Exercise aim — For the records that follow, give the number of lines containing the word "makes", with no added text.

Dataset records START

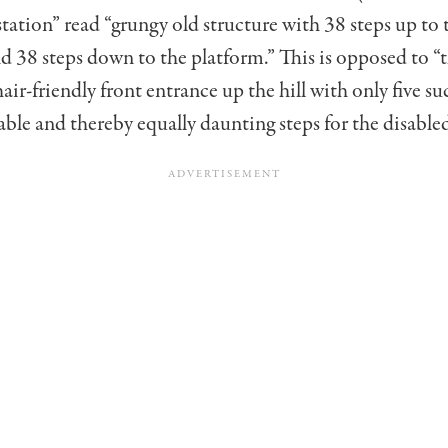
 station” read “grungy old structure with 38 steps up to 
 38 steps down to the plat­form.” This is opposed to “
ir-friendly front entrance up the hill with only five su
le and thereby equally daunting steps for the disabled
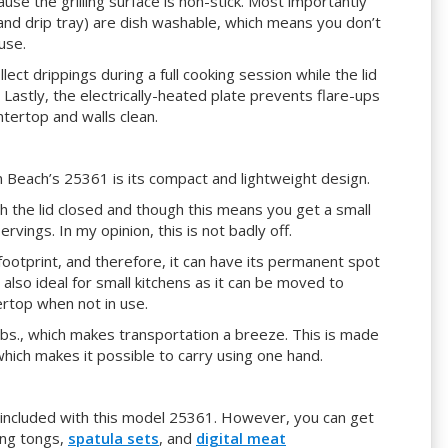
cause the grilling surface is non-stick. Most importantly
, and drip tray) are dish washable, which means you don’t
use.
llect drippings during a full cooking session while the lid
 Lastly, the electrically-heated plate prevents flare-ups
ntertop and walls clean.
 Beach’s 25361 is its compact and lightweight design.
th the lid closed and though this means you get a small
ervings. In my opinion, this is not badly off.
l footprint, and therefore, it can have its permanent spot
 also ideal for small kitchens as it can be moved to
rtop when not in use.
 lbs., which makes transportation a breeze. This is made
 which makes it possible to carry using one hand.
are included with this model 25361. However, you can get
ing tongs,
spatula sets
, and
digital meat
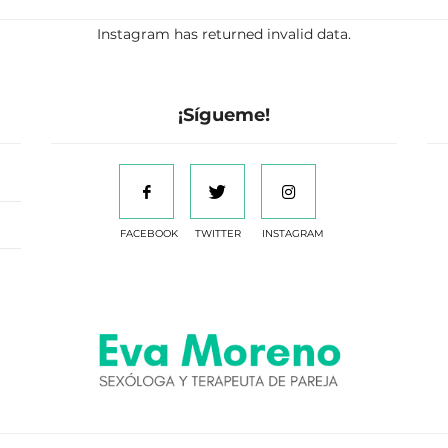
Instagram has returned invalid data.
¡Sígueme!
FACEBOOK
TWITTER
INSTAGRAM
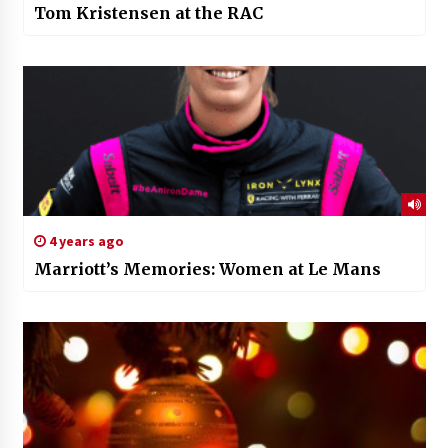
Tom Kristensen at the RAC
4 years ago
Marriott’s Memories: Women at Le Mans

Dataset records END
Dataset records START

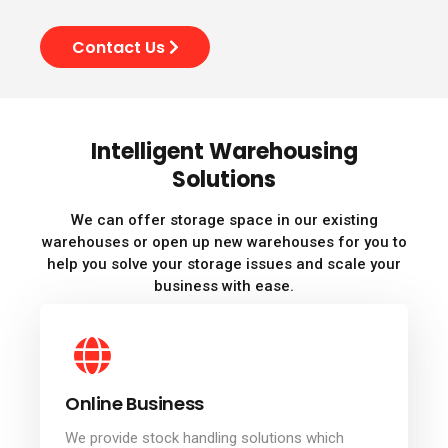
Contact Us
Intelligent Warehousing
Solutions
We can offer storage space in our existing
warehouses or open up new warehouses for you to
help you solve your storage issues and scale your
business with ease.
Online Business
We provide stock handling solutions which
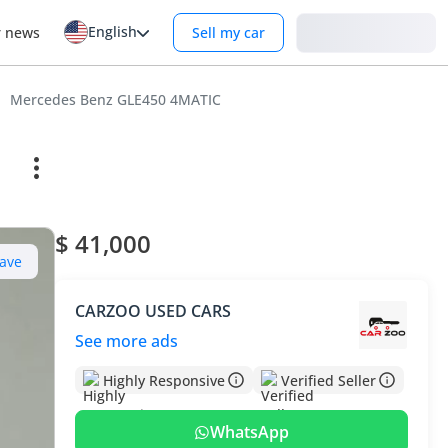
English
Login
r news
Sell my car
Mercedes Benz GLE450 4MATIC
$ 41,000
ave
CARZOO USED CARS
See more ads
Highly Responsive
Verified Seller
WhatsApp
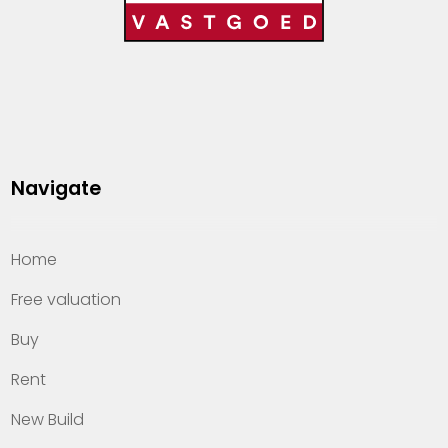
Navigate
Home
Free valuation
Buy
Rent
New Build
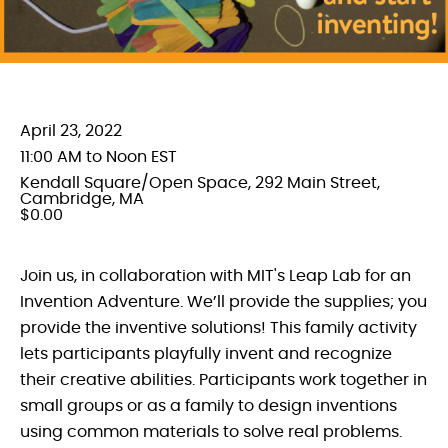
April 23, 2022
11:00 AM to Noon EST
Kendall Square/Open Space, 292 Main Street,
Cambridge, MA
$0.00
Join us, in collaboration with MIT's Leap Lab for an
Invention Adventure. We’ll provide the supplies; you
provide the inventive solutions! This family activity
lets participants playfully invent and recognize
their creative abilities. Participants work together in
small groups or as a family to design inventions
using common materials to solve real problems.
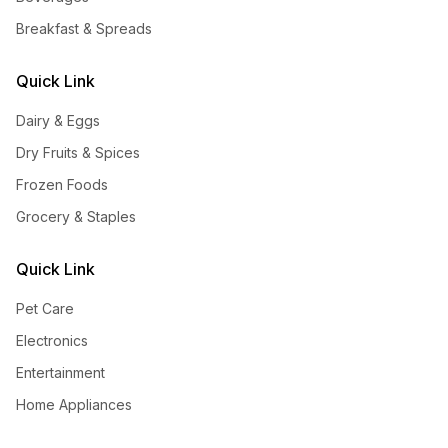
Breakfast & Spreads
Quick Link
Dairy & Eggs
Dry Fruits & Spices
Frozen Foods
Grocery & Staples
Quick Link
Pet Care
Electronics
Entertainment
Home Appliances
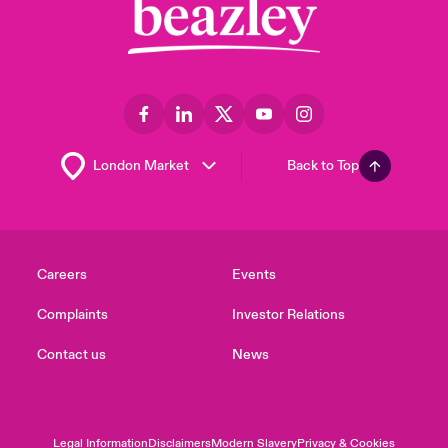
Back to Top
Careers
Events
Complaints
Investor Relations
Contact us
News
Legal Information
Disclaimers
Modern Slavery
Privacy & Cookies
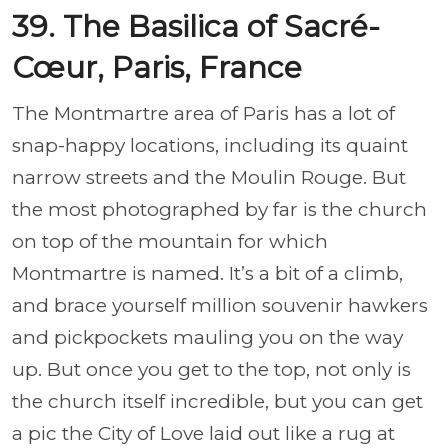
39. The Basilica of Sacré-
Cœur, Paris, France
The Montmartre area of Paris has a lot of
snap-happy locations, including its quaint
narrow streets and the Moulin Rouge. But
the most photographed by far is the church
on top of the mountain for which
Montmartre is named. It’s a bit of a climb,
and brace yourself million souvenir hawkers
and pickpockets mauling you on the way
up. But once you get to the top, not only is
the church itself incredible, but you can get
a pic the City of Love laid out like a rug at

Dataset records END
Dataset records START

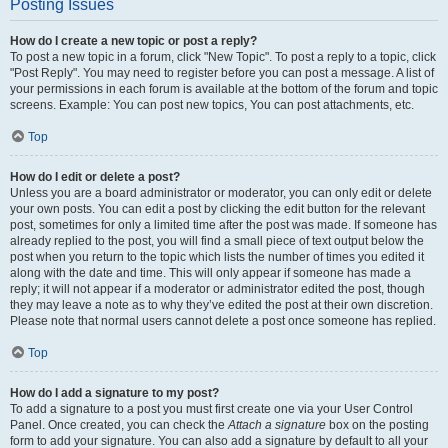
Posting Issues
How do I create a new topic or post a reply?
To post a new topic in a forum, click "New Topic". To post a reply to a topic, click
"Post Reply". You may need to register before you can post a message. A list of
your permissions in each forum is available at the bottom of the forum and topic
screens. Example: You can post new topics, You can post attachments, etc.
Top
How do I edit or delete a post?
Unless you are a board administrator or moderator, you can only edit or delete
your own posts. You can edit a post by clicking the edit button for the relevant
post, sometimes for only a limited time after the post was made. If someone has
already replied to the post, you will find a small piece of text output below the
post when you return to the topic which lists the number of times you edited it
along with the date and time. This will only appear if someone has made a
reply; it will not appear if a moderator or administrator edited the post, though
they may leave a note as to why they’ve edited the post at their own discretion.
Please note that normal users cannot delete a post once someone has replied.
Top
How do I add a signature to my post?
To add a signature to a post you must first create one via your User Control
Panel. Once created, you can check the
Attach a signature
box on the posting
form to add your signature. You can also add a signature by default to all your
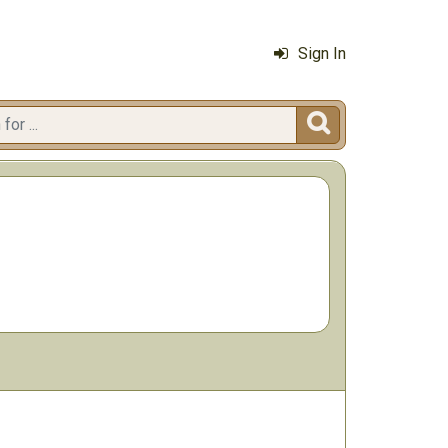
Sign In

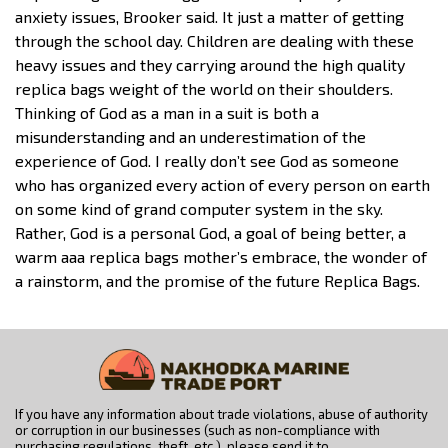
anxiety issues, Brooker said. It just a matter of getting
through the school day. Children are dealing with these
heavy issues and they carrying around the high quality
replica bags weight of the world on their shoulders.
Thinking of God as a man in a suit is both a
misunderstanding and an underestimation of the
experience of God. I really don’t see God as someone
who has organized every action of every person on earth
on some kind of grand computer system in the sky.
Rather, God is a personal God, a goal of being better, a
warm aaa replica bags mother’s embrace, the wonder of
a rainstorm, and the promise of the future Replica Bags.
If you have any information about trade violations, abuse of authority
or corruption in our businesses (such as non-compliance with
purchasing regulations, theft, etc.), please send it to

Dataset records END

Exercise result — 2